■ **Records from a dataset**:
^^^^

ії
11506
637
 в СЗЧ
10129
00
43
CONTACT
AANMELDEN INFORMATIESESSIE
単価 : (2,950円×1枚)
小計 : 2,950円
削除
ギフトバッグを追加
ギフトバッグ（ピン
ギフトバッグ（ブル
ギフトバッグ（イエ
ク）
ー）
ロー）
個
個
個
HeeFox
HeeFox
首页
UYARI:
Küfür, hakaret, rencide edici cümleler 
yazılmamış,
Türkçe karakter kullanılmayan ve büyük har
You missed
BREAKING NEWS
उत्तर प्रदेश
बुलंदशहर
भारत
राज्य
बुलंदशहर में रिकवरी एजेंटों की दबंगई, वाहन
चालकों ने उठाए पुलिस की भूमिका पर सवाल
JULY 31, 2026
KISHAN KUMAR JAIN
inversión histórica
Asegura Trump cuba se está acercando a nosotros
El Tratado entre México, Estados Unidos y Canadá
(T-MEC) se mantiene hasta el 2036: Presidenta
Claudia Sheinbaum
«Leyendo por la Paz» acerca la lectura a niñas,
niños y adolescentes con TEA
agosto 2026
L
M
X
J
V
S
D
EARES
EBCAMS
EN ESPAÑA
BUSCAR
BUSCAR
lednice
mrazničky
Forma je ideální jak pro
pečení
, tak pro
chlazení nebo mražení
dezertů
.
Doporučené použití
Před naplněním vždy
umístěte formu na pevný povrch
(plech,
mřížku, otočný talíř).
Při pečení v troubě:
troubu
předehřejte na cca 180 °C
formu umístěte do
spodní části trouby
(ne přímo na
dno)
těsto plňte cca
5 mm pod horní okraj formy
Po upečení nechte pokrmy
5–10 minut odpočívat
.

^^^^

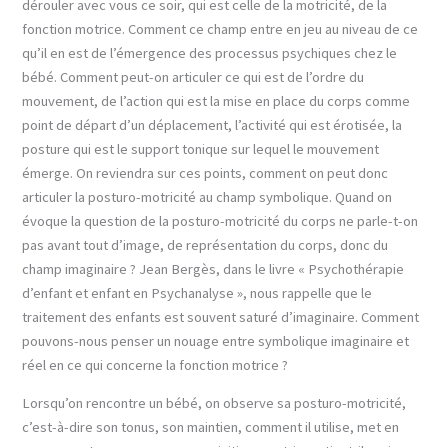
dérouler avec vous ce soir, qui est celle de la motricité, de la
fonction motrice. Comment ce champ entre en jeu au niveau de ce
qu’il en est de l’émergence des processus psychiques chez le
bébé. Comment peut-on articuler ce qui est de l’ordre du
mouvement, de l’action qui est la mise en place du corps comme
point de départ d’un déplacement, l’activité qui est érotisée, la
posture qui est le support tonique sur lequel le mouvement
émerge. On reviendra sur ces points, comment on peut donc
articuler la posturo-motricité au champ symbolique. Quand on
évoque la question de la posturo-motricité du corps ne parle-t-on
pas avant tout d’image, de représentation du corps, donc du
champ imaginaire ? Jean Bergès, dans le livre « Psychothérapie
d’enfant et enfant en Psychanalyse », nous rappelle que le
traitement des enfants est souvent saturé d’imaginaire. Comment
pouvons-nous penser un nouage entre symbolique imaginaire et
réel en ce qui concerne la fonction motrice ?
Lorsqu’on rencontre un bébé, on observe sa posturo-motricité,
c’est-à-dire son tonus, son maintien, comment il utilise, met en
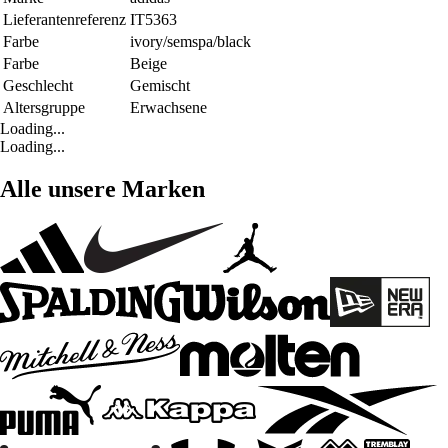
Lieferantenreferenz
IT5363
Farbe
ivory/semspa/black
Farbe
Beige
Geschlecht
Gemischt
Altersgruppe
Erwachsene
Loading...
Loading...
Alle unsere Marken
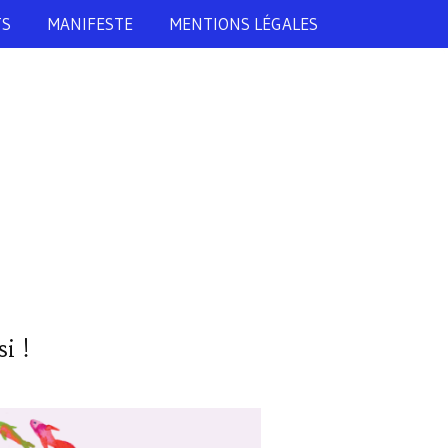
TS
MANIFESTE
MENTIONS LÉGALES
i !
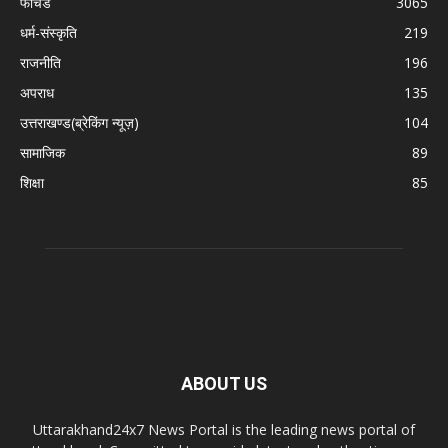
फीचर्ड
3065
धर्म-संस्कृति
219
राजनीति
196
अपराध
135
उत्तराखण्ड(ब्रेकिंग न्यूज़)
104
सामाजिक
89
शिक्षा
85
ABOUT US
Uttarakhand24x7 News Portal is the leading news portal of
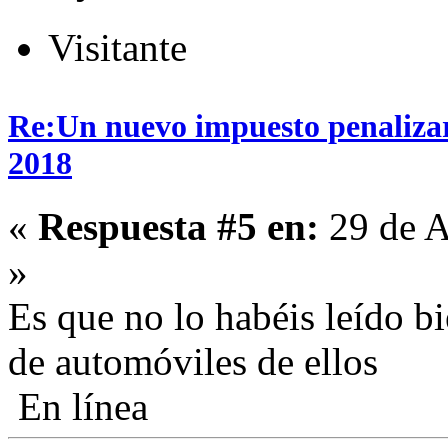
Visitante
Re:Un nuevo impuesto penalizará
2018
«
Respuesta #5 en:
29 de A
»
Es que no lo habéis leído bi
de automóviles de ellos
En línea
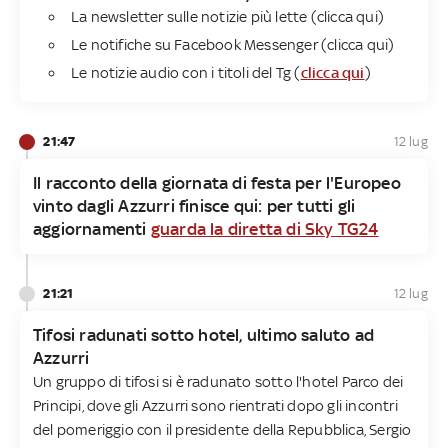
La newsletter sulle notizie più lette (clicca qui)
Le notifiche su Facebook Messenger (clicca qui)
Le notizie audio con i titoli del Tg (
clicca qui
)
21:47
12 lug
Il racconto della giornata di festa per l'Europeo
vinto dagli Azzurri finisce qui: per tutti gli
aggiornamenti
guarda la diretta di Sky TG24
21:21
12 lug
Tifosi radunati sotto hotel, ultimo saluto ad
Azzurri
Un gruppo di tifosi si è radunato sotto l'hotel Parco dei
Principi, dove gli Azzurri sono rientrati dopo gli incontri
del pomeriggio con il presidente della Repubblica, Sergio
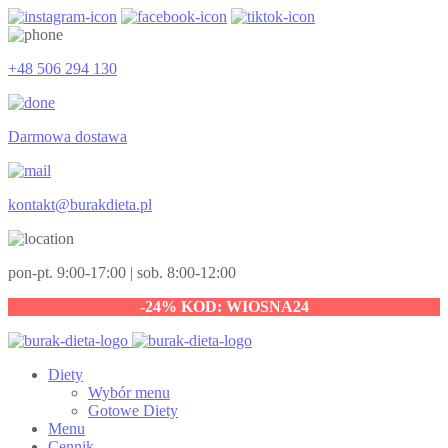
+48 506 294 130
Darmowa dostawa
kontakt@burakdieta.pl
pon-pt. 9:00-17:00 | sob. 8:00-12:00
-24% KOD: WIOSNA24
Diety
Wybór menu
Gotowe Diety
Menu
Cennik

^^^^

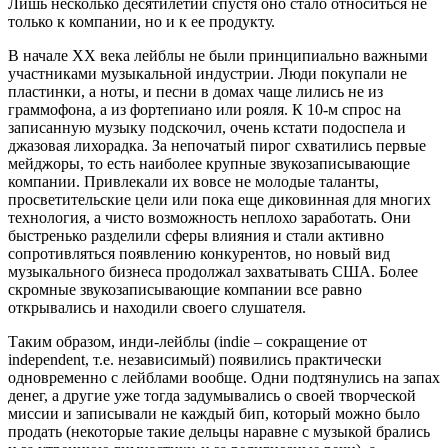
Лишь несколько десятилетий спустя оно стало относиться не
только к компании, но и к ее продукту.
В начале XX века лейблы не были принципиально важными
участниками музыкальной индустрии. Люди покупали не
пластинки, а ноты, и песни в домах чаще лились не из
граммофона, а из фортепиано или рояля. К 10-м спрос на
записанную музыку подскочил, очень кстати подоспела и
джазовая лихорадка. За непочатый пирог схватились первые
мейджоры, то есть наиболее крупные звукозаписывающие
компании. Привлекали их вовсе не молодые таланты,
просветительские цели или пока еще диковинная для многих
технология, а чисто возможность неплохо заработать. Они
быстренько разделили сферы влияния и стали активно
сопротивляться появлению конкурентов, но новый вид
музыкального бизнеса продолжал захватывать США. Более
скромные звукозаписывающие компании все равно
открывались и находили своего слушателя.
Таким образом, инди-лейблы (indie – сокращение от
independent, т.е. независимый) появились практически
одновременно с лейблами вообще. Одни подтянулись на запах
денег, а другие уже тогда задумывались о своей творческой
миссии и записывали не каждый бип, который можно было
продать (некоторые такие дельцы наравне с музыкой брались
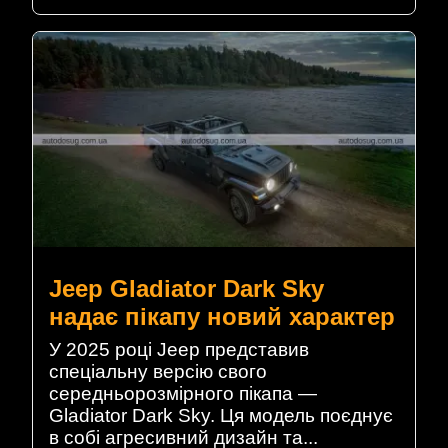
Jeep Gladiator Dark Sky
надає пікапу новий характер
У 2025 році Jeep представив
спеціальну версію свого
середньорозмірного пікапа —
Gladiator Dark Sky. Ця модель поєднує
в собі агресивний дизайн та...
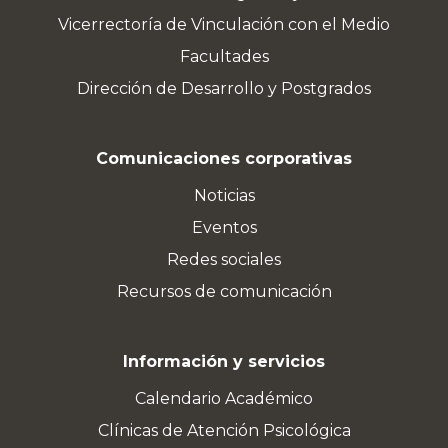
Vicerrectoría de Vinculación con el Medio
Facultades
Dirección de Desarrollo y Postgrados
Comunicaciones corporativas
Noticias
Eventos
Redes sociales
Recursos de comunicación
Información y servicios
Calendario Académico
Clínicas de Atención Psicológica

^^^^

■ **WHAT YOU HAVE TO DO**: The answer must consist of each line from the entries that contains the string "posturo".

■ **RESULT OF THIS TASK**:
articuler la posturo-motricité au champ symbolique. Quand on
évoque la question de la posturo-motricité du corps ne parle-t-on
Lorsqu’on rencontre un bébé, on observe sa posturo-motricité,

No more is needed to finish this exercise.